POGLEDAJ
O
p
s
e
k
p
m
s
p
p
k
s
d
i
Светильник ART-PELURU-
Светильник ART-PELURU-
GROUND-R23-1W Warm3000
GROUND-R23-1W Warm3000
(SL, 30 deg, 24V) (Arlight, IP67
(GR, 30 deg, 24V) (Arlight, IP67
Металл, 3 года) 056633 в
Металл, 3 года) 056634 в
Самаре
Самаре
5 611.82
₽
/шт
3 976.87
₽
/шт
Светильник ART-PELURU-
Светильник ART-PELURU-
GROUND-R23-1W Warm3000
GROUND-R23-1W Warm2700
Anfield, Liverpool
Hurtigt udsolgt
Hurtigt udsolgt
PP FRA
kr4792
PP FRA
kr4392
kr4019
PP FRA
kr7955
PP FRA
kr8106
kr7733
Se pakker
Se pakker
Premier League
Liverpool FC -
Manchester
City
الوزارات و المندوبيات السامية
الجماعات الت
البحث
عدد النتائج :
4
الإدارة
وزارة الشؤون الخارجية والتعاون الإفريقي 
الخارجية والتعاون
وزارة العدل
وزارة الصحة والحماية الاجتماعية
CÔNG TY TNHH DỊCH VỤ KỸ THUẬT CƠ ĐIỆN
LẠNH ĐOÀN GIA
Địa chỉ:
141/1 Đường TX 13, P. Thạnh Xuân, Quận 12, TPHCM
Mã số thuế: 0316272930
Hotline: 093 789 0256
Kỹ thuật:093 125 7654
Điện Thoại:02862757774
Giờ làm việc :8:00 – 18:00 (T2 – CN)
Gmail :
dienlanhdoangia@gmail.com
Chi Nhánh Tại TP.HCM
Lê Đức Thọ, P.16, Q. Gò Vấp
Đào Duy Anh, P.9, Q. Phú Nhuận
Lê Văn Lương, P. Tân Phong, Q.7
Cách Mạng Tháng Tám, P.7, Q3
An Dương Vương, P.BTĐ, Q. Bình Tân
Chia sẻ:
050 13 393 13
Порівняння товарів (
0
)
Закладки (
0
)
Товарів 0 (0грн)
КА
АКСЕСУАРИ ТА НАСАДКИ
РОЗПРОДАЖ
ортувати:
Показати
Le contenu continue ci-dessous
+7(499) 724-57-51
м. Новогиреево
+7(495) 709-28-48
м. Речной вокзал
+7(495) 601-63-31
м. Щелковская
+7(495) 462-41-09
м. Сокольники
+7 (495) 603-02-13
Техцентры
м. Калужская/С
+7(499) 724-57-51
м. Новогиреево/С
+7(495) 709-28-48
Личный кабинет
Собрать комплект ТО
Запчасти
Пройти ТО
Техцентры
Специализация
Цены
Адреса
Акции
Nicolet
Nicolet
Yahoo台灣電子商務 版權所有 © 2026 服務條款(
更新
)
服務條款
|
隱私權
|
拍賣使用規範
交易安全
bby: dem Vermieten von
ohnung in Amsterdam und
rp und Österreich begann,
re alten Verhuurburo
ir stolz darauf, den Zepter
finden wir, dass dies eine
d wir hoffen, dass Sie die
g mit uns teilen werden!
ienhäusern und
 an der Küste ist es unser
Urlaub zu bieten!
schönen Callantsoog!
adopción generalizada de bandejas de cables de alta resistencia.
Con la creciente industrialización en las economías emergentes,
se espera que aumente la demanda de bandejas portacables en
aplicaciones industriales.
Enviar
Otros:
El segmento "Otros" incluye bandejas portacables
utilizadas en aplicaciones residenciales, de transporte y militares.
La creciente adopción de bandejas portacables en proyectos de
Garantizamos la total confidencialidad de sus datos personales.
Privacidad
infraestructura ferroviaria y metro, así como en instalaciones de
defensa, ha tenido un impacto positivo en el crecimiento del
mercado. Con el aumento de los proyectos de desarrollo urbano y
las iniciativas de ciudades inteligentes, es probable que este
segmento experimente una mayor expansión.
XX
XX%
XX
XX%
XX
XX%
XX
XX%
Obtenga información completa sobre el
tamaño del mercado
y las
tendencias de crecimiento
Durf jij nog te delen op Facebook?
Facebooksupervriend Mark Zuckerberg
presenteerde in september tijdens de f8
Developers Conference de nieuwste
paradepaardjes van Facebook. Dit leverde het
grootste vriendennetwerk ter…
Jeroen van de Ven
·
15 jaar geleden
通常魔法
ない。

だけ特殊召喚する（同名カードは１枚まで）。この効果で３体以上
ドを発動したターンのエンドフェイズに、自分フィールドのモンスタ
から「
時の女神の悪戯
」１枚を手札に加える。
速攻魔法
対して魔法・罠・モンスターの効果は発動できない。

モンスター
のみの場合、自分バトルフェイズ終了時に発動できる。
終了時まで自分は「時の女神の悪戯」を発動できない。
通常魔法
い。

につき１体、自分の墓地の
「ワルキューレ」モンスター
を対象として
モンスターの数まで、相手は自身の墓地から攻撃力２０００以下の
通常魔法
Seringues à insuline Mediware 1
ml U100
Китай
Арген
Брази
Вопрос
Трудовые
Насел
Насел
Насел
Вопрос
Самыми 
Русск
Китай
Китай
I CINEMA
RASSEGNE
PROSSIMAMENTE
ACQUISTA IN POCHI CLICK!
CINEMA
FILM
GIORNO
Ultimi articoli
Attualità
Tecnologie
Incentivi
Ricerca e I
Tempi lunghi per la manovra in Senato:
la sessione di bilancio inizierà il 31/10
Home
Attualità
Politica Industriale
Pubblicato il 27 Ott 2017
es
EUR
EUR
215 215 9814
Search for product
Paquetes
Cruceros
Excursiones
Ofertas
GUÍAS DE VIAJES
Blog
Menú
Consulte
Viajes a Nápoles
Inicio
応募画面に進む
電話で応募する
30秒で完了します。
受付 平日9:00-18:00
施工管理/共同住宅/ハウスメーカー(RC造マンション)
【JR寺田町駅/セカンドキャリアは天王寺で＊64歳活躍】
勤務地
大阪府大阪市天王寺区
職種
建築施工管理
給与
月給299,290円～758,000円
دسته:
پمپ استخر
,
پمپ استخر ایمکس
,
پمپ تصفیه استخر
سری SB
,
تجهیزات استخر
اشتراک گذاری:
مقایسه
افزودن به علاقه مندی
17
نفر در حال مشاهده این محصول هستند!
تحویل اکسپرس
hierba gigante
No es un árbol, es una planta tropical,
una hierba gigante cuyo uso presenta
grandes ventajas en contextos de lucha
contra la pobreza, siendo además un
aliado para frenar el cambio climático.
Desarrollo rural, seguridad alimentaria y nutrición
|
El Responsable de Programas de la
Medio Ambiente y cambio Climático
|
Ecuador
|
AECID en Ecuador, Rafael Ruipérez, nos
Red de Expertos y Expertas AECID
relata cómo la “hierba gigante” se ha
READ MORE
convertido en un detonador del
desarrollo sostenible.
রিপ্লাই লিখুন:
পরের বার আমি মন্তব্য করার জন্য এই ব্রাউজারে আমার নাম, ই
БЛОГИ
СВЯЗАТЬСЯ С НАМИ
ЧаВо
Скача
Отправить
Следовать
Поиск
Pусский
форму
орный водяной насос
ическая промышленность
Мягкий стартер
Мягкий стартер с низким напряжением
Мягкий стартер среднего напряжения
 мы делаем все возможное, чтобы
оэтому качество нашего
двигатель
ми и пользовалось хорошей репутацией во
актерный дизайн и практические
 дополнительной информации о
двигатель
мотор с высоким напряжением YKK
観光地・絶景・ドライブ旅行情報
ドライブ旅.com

•••••

- **TASK BRIEF**:
Above are the records; print exactly the lines from the line with "الوزارات و المندوبيات السامية" to the line with "Mã số thuế: 0316272930", including both, and nothing else.

- **WRITTEN SOLUTION**:
الوزارات و المندوبيات السامية
الجماعات الت
البحث
عدد النتائج :
4
الإدارة
وزارة الشؤون الخارجية والتعاون الإفريقي 
الخارجية والتعاون
وزارة العدل
وزارة الصحة والحماية الاجتماعية
CÔNG TY TNHH DỊCH VỤ KỸ THUẬT CƠ ĐIỆN
LẠNH ĐOÀN GIA
Địa chỉ:
141/1 Đường TX 13, P. Thạnh Xuân, Quận 12, TPHCM
Mã số thuế: 0316272930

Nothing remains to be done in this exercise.